Shopify’s slim-down strategy: Cutting costs, selling logistics arm to bulk up e-commerce profits

Shopify Inc, a Canadian e-commerce giant, has decided to cut jobs and sell its majority stake in its logistics business to Flexport Inc. to focus on its core e-commerce business, media reports said on Thursday. 

The decision will make the company smaller by 20 percent, as 2,000 employees will be laid off, a CNBC report said. This move will cost the company nearly $150 million in severance charges, media reports added. 

Despite the significant change, Shopify’s stock price skyrocketed 27 percent in the Toronto stock market, marking its most significant intraday rise since 2015.

Meanwhile, the company’s first-quarter results exceeded analysts’ expectations, with revenue coming in at $1.51 billion and gross merchandise volume at $49.6 billion. 

During a conference call, Shopify executives explained that the company has to operate faster and move quickly toward its ideal size. CEO Tobi Lütke said that the company will focus on outcomes and impact with the “right numbers”. 

Shopify’s strategy to adapt and retrench

Shopify’s decision to sell its logistics business and cut jobs comes in response to the rise of Amazon’s ‘Buy with Prime’ program and the ever-changing online retail space.

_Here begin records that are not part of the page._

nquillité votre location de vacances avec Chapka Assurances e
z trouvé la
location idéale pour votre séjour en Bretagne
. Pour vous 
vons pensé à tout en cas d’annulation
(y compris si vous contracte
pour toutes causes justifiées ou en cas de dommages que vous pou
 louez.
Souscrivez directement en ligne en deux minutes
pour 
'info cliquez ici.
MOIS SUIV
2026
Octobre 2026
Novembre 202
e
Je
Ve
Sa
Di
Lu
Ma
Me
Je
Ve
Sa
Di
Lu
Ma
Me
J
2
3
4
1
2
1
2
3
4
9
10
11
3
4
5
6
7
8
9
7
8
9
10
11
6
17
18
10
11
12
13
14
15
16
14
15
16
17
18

The company initially made a bold move to bet on the long-term growth of online shopping during the pandemic, as customers were forced to stay home. However, as the situation evolved, Shopify’s CEO Tobi Lütke moved swiftly to cut about 1,000 jobs last summer, raise prices, and focus on enhancing client offerings.

Shopify’s plan to focus on its core business will undoubtedly shake up the e-commerce industry. The move comes amid macroeconomic risks, including slower consumer spending and inflationary pressures. According to a preliminary Statistics Canada estimate, retail sales fell 1.4 percent in March.

Whether Shopify’s renewed focus on its core business will help it remain a major player in the ever-changing online retail space remains to be seen. However, with its impressive first-quarter results and commitment to achieving free cash flow profitability for each quarter of 2023, the company seems poised to weather the storm.